In March 2021, Rainbow Trust revealed results from a new survey which illustrated the immense strain on families caring for a life-threatened or terminally ill child during the pandemic.
The survey highlighted experiences from parents including Sarah, whose 14-year-old daughter Jody relapsed with a brain tumour in November 2020 and required surgery in December. She told us at the time how the third lockdown affected her family the most.
Sarah said, “This lockdown has been much harder because I’ve felt a lot more fearful. As well as her brain tumour, Jody has special needs which has made her even more dependent on me.
“I’m a single parent and although my Dad is in my bubble, he doesn’t live locally so I don’t get a break. I was made redundant in January this year so it’s been a very tough time for us.
“When Jody first had a brain tumour in 2018 I was able to rely on support from friends and meet them for a coffee and a chat but this time I’ve had to cope on my own, which has been very intense, particularly as Jody hasn’t been at school and has been unable to socialise with her friends.
“Jody’s daily radiotherapy has caused me real anxiety during the recent lockdown as I don’t want to be in and out of hospital during a pandemic, but we have no choice.
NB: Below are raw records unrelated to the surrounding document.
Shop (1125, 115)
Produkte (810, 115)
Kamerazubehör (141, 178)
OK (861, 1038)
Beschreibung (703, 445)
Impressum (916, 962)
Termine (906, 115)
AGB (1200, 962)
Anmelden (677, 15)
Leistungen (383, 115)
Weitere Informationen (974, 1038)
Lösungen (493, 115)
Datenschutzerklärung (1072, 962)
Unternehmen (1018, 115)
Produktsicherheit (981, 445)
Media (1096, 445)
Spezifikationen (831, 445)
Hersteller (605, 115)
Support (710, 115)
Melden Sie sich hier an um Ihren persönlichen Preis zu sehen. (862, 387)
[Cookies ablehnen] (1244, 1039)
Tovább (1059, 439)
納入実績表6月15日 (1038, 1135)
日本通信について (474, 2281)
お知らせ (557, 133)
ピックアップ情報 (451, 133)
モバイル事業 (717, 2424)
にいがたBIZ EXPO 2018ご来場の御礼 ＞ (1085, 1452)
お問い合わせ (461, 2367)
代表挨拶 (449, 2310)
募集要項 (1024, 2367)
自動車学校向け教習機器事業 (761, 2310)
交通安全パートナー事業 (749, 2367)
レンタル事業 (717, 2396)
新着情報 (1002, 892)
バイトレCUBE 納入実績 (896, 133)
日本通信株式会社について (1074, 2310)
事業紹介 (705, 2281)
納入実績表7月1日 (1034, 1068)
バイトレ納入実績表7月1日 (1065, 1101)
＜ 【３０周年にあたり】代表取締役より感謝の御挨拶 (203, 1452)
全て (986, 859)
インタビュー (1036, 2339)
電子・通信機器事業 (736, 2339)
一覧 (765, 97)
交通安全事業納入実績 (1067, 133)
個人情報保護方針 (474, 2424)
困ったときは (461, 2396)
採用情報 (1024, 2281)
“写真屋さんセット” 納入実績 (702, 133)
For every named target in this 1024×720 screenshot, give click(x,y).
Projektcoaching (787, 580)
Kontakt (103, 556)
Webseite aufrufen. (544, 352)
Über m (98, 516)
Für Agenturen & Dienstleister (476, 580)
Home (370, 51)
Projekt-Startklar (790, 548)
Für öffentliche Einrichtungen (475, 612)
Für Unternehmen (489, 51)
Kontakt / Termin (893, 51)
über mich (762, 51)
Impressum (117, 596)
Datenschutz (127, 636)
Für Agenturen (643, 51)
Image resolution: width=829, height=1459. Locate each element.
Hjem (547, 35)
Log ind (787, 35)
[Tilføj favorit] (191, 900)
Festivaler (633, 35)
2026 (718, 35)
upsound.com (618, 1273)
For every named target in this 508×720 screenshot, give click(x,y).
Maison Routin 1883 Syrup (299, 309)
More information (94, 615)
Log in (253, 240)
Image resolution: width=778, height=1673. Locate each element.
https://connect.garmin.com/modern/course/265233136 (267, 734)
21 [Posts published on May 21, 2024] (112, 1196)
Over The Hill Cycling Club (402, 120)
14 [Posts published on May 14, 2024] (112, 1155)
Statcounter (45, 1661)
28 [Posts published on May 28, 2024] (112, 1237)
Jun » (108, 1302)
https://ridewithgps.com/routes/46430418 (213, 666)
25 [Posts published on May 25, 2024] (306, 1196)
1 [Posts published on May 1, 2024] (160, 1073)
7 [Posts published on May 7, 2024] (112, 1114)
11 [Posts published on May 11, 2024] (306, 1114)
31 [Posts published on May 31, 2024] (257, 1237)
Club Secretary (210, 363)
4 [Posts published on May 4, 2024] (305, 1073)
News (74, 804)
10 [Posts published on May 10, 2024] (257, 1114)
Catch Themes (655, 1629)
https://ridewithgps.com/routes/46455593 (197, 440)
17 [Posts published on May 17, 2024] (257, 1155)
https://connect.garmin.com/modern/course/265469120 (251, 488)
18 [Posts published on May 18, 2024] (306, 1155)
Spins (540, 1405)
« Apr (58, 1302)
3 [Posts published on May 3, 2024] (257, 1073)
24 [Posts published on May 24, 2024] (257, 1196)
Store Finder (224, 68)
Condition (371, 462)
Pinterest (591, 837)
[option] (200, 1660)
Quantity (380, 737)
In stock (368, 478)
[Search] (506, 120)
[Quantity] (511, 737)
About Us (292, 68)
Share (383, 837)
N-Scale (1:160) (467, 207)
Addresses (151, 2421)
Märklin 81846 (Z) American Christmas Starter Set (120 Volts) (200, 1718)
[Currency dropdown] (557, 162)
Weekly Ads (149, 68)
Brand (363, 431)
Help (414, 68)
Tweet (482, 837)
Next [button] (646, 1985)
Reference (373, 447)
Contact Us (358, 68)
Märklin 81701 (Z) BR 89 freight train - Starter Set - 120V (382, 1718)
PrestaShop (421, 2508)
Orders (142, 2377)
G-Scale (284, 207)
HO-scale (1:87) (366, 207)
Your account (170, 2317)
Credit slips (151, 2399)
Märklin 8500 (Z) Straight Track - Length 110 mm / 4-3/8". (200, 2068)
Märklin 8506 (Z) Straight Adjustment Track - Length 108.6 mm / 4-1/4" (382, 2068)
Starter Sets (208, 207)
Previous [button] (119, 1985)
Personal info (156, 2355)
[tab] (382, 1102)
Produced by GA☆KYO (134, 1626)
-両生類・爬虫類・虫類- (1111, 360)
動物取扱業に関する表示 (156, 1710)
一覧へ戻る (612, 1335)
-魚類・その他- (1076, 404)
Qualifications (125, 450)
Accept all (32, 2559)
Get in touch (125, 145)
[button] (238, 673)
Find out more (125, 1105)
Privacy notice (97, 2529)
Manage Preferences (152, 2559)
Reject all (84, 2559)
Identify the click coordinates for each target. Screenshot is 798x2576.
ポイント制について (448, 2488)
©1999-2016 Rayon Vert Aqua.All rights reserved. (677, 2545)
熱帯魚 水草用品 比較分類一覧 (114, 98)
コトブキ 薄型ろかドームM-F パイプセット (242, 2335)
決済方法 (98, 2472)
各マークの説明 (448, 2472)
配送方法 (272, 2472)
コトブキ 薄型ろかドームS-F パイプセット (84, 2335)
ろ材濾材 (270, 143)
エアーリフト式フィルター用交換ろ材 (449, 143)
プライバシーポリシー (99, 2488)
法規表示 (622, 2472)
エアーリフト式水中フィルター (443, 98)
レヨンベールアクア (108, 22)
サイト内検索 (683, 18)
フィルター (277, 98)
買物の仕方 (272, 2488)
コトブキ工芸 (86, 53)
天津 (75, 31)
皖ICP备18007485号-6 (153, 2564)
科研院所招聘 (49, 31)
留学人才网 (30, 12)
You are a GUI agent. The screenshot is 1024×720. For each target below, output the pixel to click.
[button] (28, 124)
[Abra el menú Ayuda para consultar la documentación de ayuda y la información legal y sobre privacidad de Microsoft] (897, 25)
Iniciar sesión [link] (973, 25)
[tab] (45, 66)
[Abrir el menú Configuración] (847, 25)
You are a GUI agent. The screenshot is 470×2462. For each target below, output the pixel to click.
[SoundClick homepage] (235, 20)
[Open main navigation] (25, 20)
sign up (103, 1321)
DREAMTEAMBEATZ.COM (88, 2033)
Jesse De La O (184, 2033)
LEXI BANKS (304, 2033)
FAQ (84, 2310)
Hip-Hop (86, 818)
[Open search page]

I’ve become very scared about driving long distances, but thankfully Jody’s Grandma has been a massive help as well as my Dad and Rainbow Trust giving us lifts to hospital so that I don’t have to drive.
“Our Rainbow Trust Family Support Worker, Nicki, has also helped me by having virtual support sessions with Jody, which she loves. Jody can talk to her about her favourite activities and I’m grateful that it’s one opportunity for me to have a little breather while they chat.”
This was the third survey we conducted since the COVID-19 pandemic began. In 2021, 56% of respondents said that their family situation was worse or much worse than the first national lockdown and 54% also said that their mental health was either ‘worse’ or ‘much worse’ than in March 2020.
The survey was a clear indication of the vast pressures families with a seriously ill child were under, as they continued to face stress and anxiety over the health of their child. 63% of parents said the risk of their child contracting COVID-19 was their greatest concern and 63% were still shielding.
Medical treatment was affected for 51% of families surveyed which included delayed appointments, suspended treatments and problems accessing medication. One family surveyed said prior to the pandemic their child was assessed by their consultant every 21 days but this was dramatically reduced to every 12 weeks.